From: Karioka9@cs.com

With all the recent talk about Bois Caiman and the "Pact with Satan," it is
worth mentioning that there is another school of thought out there, which
denies that the Bois Caiman ceremony ever took place.  The French critic
Leon-Francois Hoffmann most recently called attention to that "myth," at a
1991 conference on the state of Haiti … two hundred years after Bois Caiman.

Hoffmann, or rather Doctor Hoffmann, is no slouch.  His book, "The Romantic
Nigger," debunked a whole lot of prejudices and stereotypes in 18th and 19th
century French literature.  His presentation, presumably at the end of the
conference came like a rock in a quiet pond.  A malevolent Frenchman, he
explained, had concocted the Bois Caiman myth, and Haitian historians too
lazy to do their homework have erected that myth as the Fount of the Nation.
Haitian participants at the conference bristled at the mocking tone of the
presentation, but the learned Doctor stood by his research and made light of
their imprecations.

The Haitian historical profession has been remarkably slow in picking up the
gauntlet against the trespassing French scholar, who even hinted of a larger
work on the subject.  (To echo an earlier criticism voiced in a different
context, where are those damn Haitian historians and PhD's when you really
need them?)  Some research has been done since on Dahomean blood rites, oaths
and secret societies.  But it was left to the non-Haitian historian, David
Geggus, to point out that there were actually two separate slave gatherings
in August 1791.

The first meeting, where the uprising was decided, brought together 200
delegates to the Normand de Mezy plantation on Sunday, Aug. 14.  This is the
meeting that several prisoners revealed under torture, according to the
malevolent Frenchman, Antoine Dalmas, who took part as a medical examiner in
some of the interrogations.  The second meeting, of a more religious nature,
took place a week later in the secluded Caiman woods. What transpired there
is understandably more difficult to piece together, given its secret nature.

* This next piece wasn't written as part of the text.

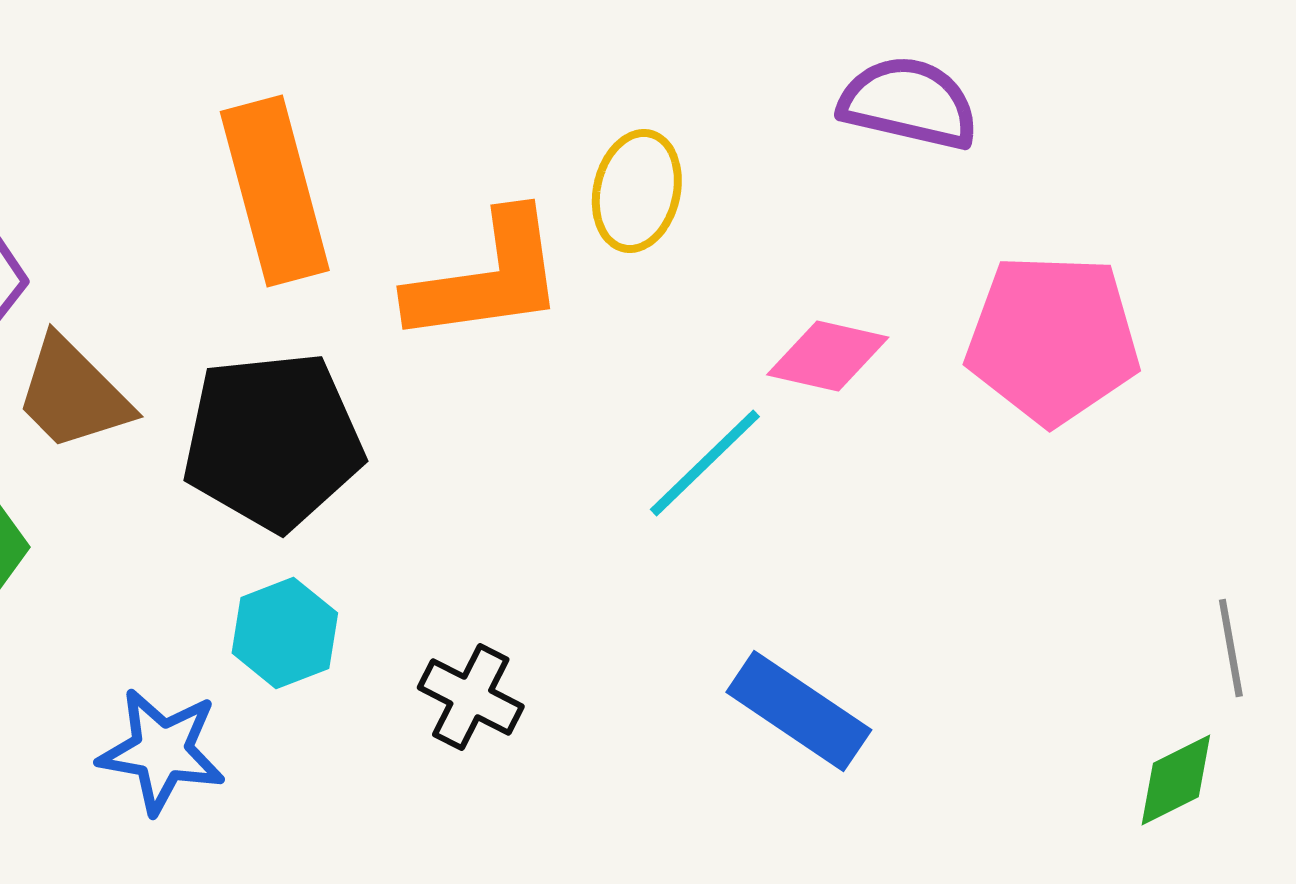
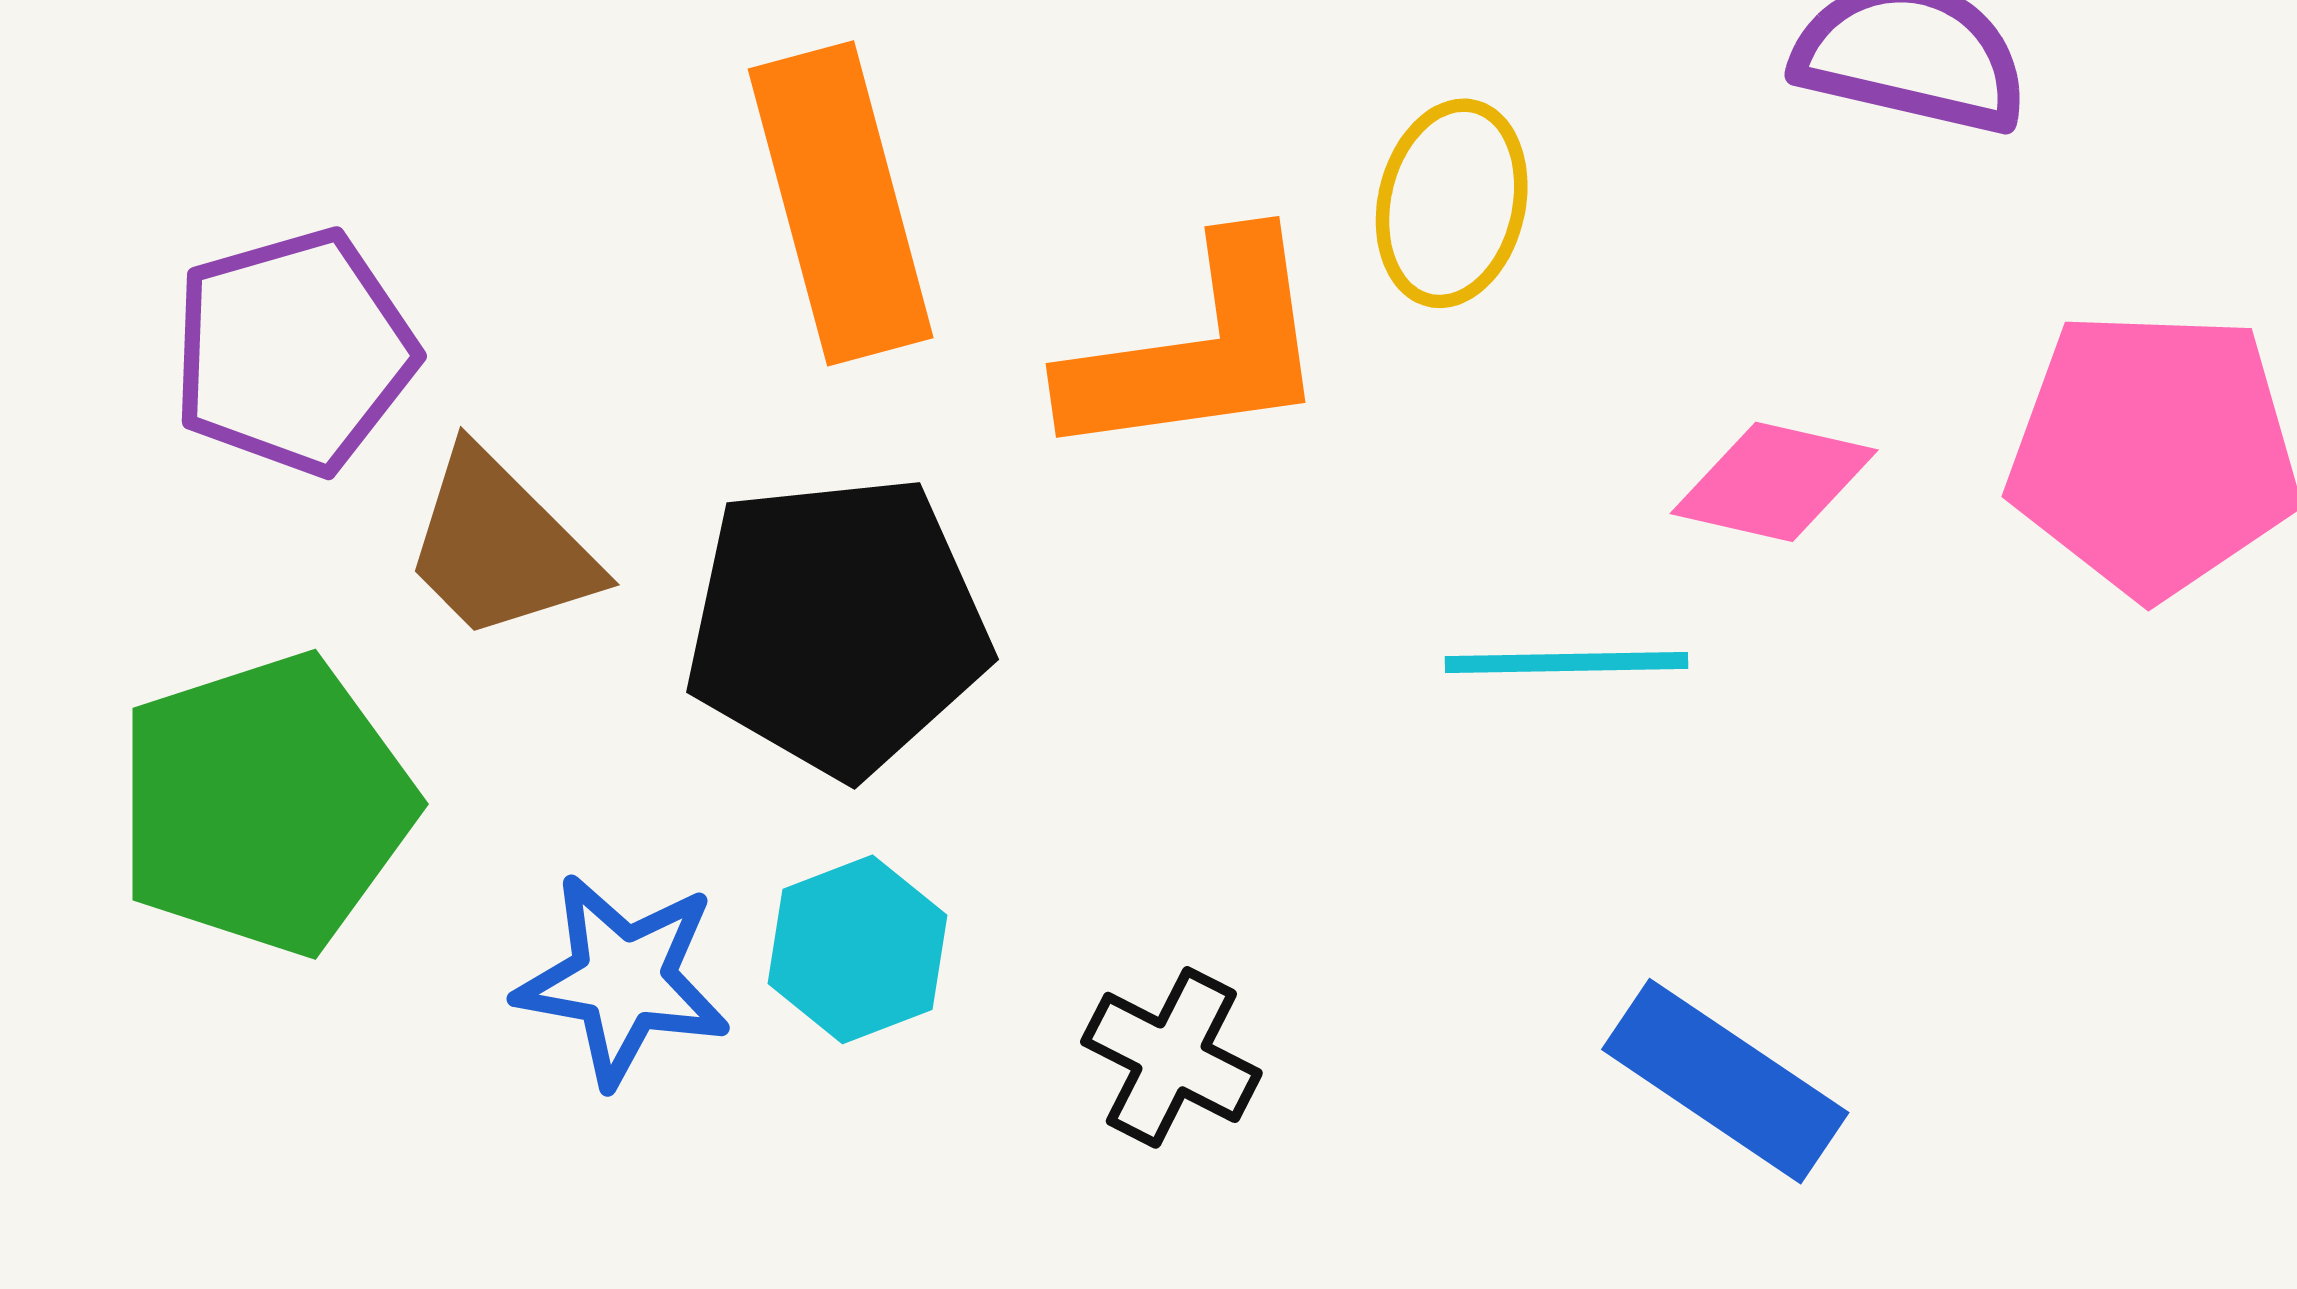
cyan line: (705, 463) -> (1566, 662), turned 43
blue star: (162, 751) -> (623, 980), moved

According to Haitian historian Celigny Ardouin who spoke to a participant and
personal friend of Toussaint Louverture around 1840, the latter was the chief
organizer of the meeting on the Mezy plantation, but he chose his closest
associates, Jean-Francois Papillon, Georges Biassou and Boukman Dutty to lead
the first phase of the insurrection.  General Paul Aly, the participant in
question, makes no mention of Toussaint at the Bois Caiman ceremony.
According to Geggus, it was Boukman who called the Bois Caiman meeting to
jumpstart the uprising, before the plot could be uncovered.

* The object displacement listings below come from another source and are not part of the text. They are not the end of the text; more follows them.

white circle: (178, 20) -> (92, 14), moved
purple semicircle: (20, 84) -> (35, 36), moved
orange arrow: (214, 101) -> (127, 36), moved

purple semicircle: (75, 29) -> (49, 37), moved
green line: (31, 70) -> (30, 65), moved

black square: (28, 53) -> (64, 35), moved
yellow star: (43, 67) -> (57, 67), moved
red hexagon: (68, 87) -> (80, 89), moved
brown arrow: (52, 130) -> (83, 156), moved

Aly's testimony corroborates the malevolent Frenchman's report.  But Geggus
cites yet another source: Etienne Charlier's "Apercu sur la formation
historique de la nation haitienne" (1954), which identifies President
Pierrot's wife, Cecile Fatiman, as the officiating Vodou priestess at Bois
Caiman.  (Unfortunately, I'm unable to verify the spelling of Madame
Pierrot's maiden name, since a friend borrowed my copy of the Charlier book
Haitian-style, i.e. unbeknownst to me.)

The veracity of the malevolent Frenchman's tale (I mean Dalmas of course, not
Hoffmann) could best be left to the Evangelists to ferret out, if not for
another intriguing claim related to the first.  There is ample evidence to
suggest (at this point, the Ginou-ists should put on their seat belts and
swallow their sezisman pills) that Toussaint organized the insurrection at
the instigation of the French governor, Blanchelande, who needed some
leverage against the powerful Colonial Assembly, which had threatened to
break away from France, like the American settlers did just a decade ago.

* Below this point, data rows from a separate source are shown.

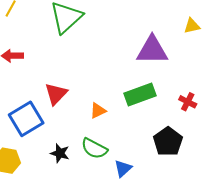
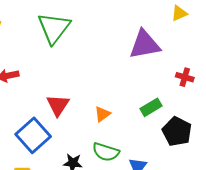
green rectangle: (140, 95) -> (151, 107), moved, size x0.7
red cross: (188, 102) -> (185, 77), moved

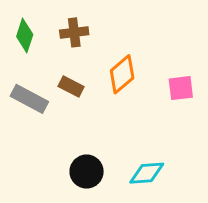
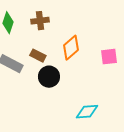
black circle: (87, 172) -> (49, 77), moved

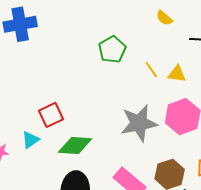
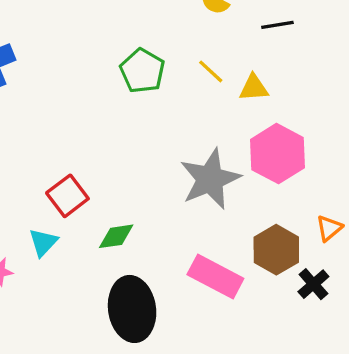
yellow line: (151, 69) -> (211, 71), moved
green diamond: (75, 146) -> (116, 236), size x0.7

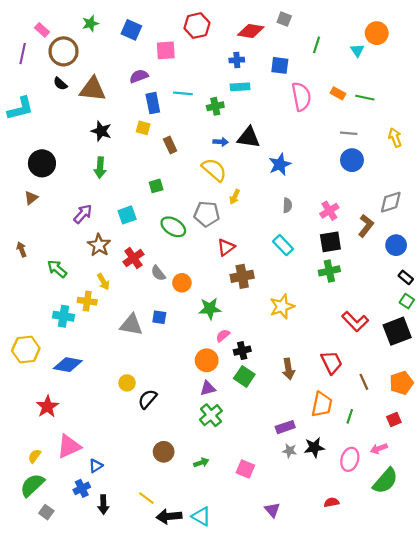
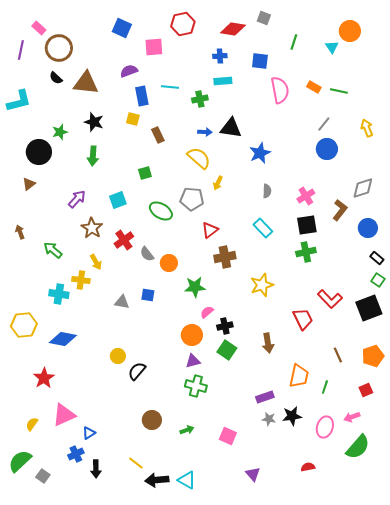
green star: (90, 23) -> (60, 132), moved
gray line: (349, 133) -> (324, 124), turned -56
gray triangle: (131, 325) -> (122, 302), size x0.7
red trapezoid: (332, 362) -> (303, 319), moved
green cross: (211, 415) -> (196, 386), turned -35
green semicircle: (32, 485) -> (20, 461), moved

Geggus denies credence to that story, but some of his sources for the Bois
Caiman story also incriminate Toussaint.  Celigny Ardouin thus writes:
"Sonthonax's widow, who knew Toussaint when he was still a slave, told one of
our friends that Toussaint had used the surname Louverture before the
uprising, because it was a nickname given to him on the Breda plantation on
account that he was missing several front teeth. If that was the case, why
did Toussaint sign his name as Toussaint Breda, while he was in the ranks of
the insurgents? We looked for the reasons for this name change. We asked one
of Toussaint's companions, one of his friends, the esteemed Paul Aly, now
colonel of the 31st Regiment and commander-in-charge in Santo Domingo.  This
veteran told us that Toussaint took the name Louverture to signify that he
was the first who was chosen to lead the rebellion in the North; and that if
he delayed using that name, it was because he could not get back the passport
(sauf-conduit) that was given to him and which he had entrusted to his friend
and comrade Biassou, until the latter crossed Jean-Francois who had his camp
occupied and searched for papers that would incriminate him as a traitor."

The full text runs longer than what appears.